Even if controlling them works differently than controlling normal things, we're quantifying what's done with that control. I think a feat performed through body puppetry should scale to the puppeteer's skill.

If there are persons or authors who have these differ so extremely that they can't be considered skill feats, that should only affect that verse, and not just all verses by default.
 
With something like a third arm, the general mechanics and potential actions that can be achieved with that are the same as our two arms, so it would be the same.

But you cannot really quantify the actual control mechanisms, so how can you quantify any actions done with it. Controlling magic swords with your mind is very different from just throwing a knife, we cannot quantify how much control it needs or how they aim and fire with magic. If only half the equation is given you likely cannot quantify it. You can’t find 3X without X or the solution.
 
Do we need really to keep this? No one here is going to change their mind, Earl, Agnaa already agreed it is skill, Potato say it isn't, do we need votes for things like that?
 
I don't think you need to quantify the control mechanisms to quantify actions done with them.

If someone controls a sword with their feet, or stabs it through their arms and swings/controls it that way, or holds it in their mouth, can that be a quantified skill feat?

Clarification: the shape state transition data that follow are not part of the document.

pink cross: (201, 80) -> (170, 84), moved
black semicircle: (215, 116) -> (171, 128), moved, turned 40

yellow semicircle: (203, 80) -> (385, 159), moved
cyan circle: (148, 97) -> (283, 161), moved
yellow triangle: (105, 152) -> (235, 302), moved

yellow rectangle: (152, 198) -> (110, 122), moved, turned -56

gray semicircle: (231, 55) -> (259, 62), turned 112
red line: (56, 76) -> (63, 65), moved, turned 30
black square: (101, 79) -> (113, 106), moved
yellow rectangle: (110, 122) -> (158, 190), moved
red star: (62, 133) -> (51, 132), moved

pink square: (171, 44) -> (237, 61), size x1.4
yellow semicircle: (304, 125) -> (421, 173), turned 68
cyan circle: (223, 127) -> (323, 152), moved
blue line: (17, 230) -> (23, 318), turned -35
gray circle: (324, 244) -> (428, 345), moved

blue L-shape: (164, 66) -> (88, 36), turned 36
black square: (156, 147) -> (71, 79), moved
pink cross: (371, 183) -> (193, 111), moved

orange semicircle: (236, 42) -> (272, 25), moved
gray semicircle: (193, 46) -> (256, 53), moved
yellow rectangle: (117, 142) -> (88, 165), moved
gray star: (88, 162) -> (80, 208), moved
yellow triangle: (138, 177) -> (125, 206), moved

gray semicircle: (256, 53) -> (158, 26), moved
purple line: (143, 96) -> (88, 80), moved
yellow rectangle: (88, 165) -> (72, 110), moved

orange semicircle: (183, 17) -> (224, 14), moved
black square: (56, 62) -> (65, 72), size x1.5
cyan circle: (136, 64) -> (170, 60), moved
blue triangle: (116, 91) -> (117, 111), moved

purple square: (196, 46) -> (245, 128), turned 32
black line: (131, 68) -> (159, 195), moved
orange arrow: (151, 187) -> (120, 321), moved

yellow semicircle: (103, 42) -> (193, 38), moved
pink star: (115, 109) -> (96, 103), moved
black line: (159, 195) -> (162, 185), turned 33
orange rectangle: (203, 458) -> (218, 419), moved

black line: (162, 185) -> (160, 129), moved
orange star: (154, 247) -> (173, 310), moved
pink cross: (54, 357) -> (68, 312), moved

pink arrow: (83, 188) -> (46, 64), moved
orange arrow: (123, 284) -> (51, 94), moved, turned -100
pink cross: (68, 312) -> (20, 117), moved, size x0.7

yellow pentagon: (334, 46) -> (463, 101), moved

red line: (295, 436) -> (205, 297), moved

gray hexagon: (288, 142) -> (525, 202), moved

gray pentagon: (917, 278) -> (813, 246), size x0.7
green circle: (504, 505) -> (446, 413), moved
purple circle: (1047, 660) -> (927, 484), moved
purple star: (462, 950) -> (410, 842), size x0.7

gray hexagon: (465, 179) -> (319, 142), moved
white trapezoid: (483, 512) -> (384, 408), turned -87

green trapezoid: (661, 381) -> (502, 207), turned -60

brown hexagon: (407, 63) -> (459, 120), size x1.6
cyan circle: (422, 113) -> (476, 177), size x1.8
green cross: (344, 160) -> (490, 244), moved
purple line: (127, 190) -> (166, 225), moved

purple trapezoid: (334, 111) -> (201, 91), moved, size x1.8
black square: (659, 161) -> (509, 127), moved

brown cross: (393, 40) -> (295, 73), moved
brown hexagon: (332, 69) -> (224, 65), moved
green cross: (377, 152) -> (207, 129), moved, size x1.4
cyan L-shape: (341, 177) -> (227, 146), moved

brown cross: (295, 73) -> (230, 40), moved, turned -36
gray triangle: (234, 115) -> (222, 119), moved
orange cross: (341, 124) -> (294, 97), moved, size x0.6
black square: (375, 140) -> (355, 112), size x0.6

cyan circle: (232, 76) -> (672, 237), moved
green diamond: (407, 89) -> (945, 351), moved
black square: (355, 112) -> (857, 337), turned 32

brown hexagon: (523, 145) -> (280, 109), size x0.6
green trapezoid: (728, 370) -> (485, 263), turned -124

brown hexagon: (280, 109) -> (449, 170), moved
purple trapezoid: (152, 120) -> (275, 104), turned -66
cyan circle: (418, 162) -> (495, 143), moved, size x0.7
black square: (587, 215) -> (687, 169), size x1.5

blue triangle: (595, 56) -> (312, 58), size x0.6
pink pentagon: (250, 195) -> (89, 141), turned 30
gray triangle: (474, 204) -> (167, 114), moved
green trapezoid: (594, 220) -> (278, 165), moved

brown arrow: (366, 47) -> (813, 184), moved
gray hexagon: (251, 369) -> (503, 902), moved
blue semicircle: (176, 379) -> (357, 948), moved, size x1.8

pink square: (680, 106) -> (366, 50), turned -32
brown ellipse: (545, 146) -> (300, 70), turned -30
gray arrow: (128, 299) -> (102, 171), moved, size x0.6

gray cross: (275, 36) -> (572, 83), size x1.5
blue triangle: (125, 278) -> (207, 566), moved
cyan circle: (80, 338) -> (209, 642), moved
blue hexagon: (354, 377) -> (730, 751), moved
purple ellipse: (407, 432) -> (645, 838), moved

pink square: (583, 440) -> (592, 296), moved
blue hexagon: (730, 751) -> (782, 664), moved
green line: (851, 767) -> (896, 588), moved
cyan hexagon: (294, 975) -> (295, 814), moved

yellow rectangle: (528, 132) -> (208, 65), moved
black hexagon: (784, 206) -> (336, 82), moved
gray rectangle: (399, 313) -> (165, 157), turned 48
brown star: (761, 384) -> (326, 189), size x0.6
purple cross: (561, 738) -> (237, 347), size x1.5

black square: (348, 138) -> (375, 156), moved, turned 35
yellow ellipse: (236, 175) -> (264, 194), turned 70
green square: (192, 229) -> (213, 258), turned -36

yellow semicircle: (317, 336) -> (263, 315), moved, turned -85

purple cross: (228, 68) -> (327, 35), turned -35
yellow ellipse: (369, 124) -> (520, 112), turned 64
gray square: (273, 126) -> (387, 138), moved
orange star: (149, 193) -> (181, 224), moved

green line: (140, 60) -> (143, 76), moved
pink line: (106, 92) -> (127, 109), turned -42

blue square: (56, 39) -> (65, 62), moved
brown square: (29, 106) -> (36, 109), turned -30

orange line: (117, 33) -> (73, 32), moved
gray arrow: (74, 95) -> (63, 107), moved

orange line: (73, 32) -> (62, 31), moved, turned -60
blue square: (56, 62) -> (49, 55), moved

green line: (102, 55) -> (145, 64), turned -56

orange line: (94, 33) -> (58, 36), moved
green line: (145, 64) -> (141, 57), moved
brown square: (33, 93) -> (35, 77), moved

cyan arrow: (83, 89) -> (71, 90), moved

I also think you're getting a bit overly hung up on the quantifying. Even real life skill feats can be different level of difficulty among different people. There's no objective number like "Hitting a bullseye from 20 yards away if 4 skills, and being able to parry a joust is 5 skills." A lot of the time stuff is incomparable due to being more or less difficult to different people, so I think trying to get hard numbers like it seems you're doing would lead to a ludicrous system.
 
With that point, it is harder to say since it seems impossible but unlike magic is still based on actual physical actions. So probably quantifiable. Though quantifiable is probably the wrong word here, the point still stands.

If two people struggle with the same action differently then it would just show a difference in mastery with that same action. But with magic, we cannot say if the mechanics for that made up source is consistent across two different settings so it cannot really be compared.
 
I guess comparable is the right word. You can’t really compare two different takes on a fictional concept with that much precision. But you can for something such as Agnaa’s example a better comparison can be made.
 
But with magic, we cannot say if the mechanics for that made up source is consistent across two different settings so it cannot really be compared.
What? Why are you talking about consistency across different settings? If in Verse X you need precision, awareness, etc to use a flying sword properly, it isn't skill to use 50 or more of them at the same time because in Verse Y flying swords insta target the opponents without need for it's owner input? Wtf?
 
When something such as this is entirely arbitrary and lacks any consistent basis, then it cannot be quantified at all. That is the whole argument. We’re you even paying attention.
 
With that point, it is harder to say since it seems impossible but unlike magic is still based on actual physical actions. So probably quantifiable. Though quantifiable is probably the wrong word here, the point still stands.

If two people struggle with the same action differently then it would just show a difference in mastery with that same action. But with magic, we cannot say if the mechanics for that made up source is consistent across two different settings so it cannot really be compared.
I don't know why it'd have to be based on physical actions. Don't we allow skill feats for stuff like combat tactics, which are based on mental acuity rather than physical actions?

Magic can be compared by comparing it to real life, and then using that playing field as the basis for the comparison. That gets rid of any discrepancies in it.
 
So, I ran out of mb (actually still has no mb) so I was unable to keep track of this thread (or any other). Has people reached a conclusion here, or its all just back to status quo?
 
I think the only thing left to "do" is decide whether we keep the ones we agreed on as rules or just treat skill case by case (as i think we should).